そのため企業は取引先や生産工程の調査を進める必要があります。

しかし中国側から見れば、その調査自体が民族問題への介入と受け取られる可能性があります。

つまり、

・調査しなければ欧米市場で問題になる

・調査すれば中国側との関係が悪化する可能性がある

という板挟みの状況が発生するのです。

中国からの撤退も難しくなる可能性

近年、多くの企業が中国依存を減らすため、生産拠点を東南アジアやインドへ移転しています。

しかし中国政府はサプライチェーンの国外流出を警戒しています。

新たな規定では、サプライチェーンの移転を進める企業に対して当局が調査を実施できる仕組みが整備されました。

場合によっては関係者の出国制限などが行われる可能性も指摘されています。

これまで企業は中国へ進出する自由だけでなく、撤退する自由も持っていました。

しかし今後は撤退そのもののコストが高まる可能性があります。

台湾問題との関係

民族団結法は台湾問題とも深く関係しています。

中国政府は台湾を中国の一部と位置付けており、台湾独立を支持する言動について厳しい姿勢を示しています。

法律の構造を見ると、台湾問題も「中華民族共同体意識」の枠組みの中で扱われています。

そのため台湾独立を支持する発言が、中国側から民族分裂主義とみなされる可能性も指摘されています。

日本国内での発言が直ちに問題になるわけではありませんが、中国との関係が深い企業や関係者にとっては無視できない要素となりそうです。

日本企業が今後考えるべきこと

7月1日の施行後、日本企業は中国ビジネスを従来以上に慎重に見直す必要があります。

単純な市場規模や利益率だけではなく、

・地政学リスク

・人権問題への対応

・サプライチェーンの安全性

・法規制の変化

・撤退時のリスク

まで含めて総合的に判断することが求められます。

中国市場は依然として巨大な魅力を持っています。

しかし経済と政治、安全保障が密接に結び付く現在、企業経営者にはこれまで以上に高度なリスク管理能力が必要になっています。

まとめ

7月1日に施行される民族団結法は、単なる民族政策ではありません。

教育、言語、宗教、企業活動、台湾問題など幅広い分野を対象とし、中国の統治理念を国内外へ拡大する側面を持っています。

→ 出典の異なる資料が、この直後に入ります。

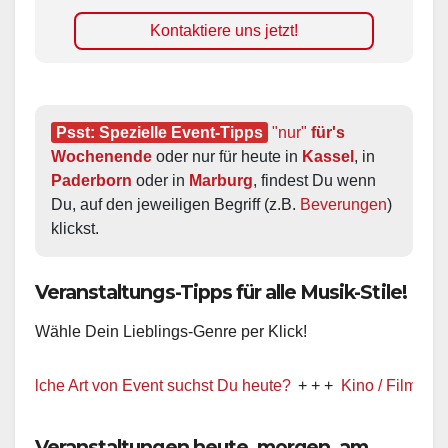
Kontaktiere uns jetzt!
Psst: Spezielle Event-Tipps
"nur"
 für's 
Wochenende
 oder nur für heute in 
Kassel
, in 
Paderborn
 oder in 
Marburg
, findest Du wenn 
Du, auf den jeweiligen Begriff (z.B. 
Beverungen
) 
klickst.
Veranstaltungs-Tipps für alle Musik-Stile!
Wähle Dein Lieblings-Genre per Klick!
e Art von Event suchst Du heute?
+ + +
Kino / Film
+ + +
Veranstaltungen heute, morgen, am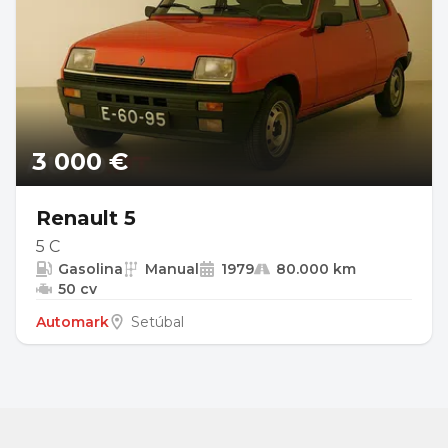
3 000 €
Renault 5
5 C
Gasolina
Manual
1979
80.000 km
50 cv
Automark
Setúbal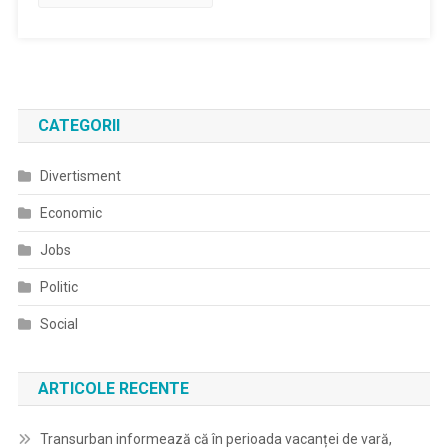
CATEGORII
Divertisment
Economic
Jobs
Politic
Social
ARTICOLE RECENTE
Transurban informează că în perioada vacanței de vară,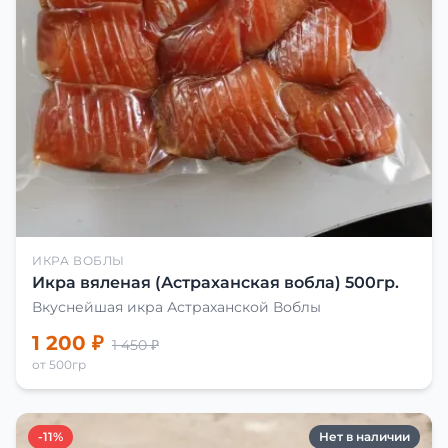
ИКРА ВОБЛЫ
Икра вяленая (Астраханская вобла) 500гр.
Вкуснейшая икра Астраханской Воблы
1 200 ₽
1 450 ₽
от 500гр
-11%
Нет в наличии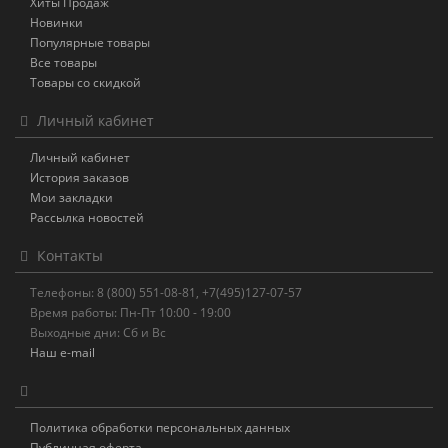
Хиты Продаж
Новинки
Популярные товары
Все товары
Товары со скидкой
Личный кабинет
Личный кабинет
История заказов
Мои закладки
Рассылка новостей
Контакты
Телефоны: 8 (800) 551-08-81, +7(495)127-07-57
Время работы: Пн-Пт 10:00 - 19:00
Выходные дни: Сб и Вс
Наш e-mail
Политика обработки персональных данных
Публичная оферта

特に域外適用条項は海外の企業や個人にも影響を及ぼす可能性があり、日本企業にとって重要なリスク要因となります。

今後は中国市場の成長性だけでなく、地政学リスクや法規制の変化も含めた総合的な視点が必要になるでしょう。

民族団結法の施行は、中国ビジネスを取り巻く環境が新たな段階へ入ったことを示す象徴的な出来事と言えそうです。